Phil Neal: Football needs more men like Joe Fagan

February 4, 1984
Liverpool’s phenomenal run of success owes a great deal to the individual habits and quirks of its great managers – and Joe Fagan is no exception according to his long-serving England full-back, Phil Neal.

“I didn’t play under Bill Shankly, but I know a good deal about his approach, and of course I’ve served under Bob Paisley for several seasons,” he recalls.

Both of them had their own way of motivating the lads, and Joe Fagan had his way too. We have a little joke going between us.

“Before every he goes out to have a look at the pitch, and when he comes back I say to him: ‘What’s it like then, boss?’”

Bit of a giggle.
He always says exactly the same thing – “Perfect lad, you’ll enjoy playing on it” – and I always have a bit of a giggle because quite often you know perfectly well that the pitch is really terrible.

“The important thing is the attitude, which is that you have to believe you can play well, and not let yourself be worried about problems in advance.

“I’ve known a good many sides lose game in the past because they were worried about the referee or the pitch or one of the other side’s defenders, and didn’t play up their own potential.

“We’ve played on a few funny old pitches in recent weeks, and we might easily have lost if we’d allowed ourselves to think.

“It was a mud heap at Sheffield, which was all against our style of play, and like a skating rink at Aston Villa, but we just went out and got on with the job.

“If we had complained it wouldn’t have made any difference so you might as well make the best of it and pretend everything in the garden is lovely.

“Against Villa, we conceded a goal quite early on which we knew came from an offside position – even their lad Paul Rideout agreed it was clear cut.

“If we had let that upset us we’d have lost because Villa are a good side, but it just made us that bit more determined to get back into the game.”

Fagan’s attitude is hardly surprising, given his long association with the club and its traditions. “We’ve all known Joe for years and we were delighted when he was given the job,” says Neal.

“He’s about the most honest man I’ve ever met. There are not too many people about who can look you straight in the face and tell you exactly how you’ve done, without pulling any punches, but without any malice either, and who can make totally unbiased comments.

“Not that that came as any surprise because we all knew what he had done under the old boss Bob Paisley. Joe has always been very close to the players, and for years he was the person we always went to with problems.

“He’s the man you not only respect but like as well, and I tell you what, if we come near to winning anything this season, the players will be pulling out all the stops for him. We’d dearly like to give him a bit of silverware to remember us by after all those years in the background.

“Playing Villa the other night reminded me of that time a few seasons ago when we got done 5-1. I’ll never forget what he said to us afterwards, behind closed doors, and the effect it had.

“We went on to win the League, and most of us remember that an awful lot of the credit for that was due to him.

“You hear a lot about flamboyant managers who are constantly in the headlines, and about managers, who are always criticising players and other managers in public.

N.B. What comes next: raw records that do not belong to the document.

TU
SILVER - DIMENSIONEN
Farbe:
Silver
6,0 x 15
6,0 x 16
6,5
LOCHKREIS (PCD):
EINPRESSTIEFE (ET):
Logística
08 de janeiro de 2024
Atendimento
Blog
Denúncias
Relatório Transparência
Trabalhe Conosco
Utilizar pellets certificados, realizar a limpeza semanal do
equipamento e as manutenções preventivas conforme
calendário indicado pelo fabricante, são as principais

“The gaffer never does that sort of thing. I can’t remember him criticising anyone in public even once since he took over. Football needs a lot more men like him.”

Joe Fagan’s promotion hasn’t made much difference to Neal’s own style of play, which remains much as it was when he first came into the team.

“I suppose I used to go down the flanks more than I do now,” he agrees. “When I first came in, I was always doing overlapping runs, but now I tend just to go forward and fill in midfield.

“Of course we play three rather than four in the middle now so there’s more room for that, although really we have never stuck rigidly to any formation.

“Basically our game has always been about running and passing, with those not in possession trying to find space.

“We have never paid too much attention to other sides – we never watch video recordings of games – or set piece situations. Running and passing are what it’s all about, and it hasn’t done too badly for us!”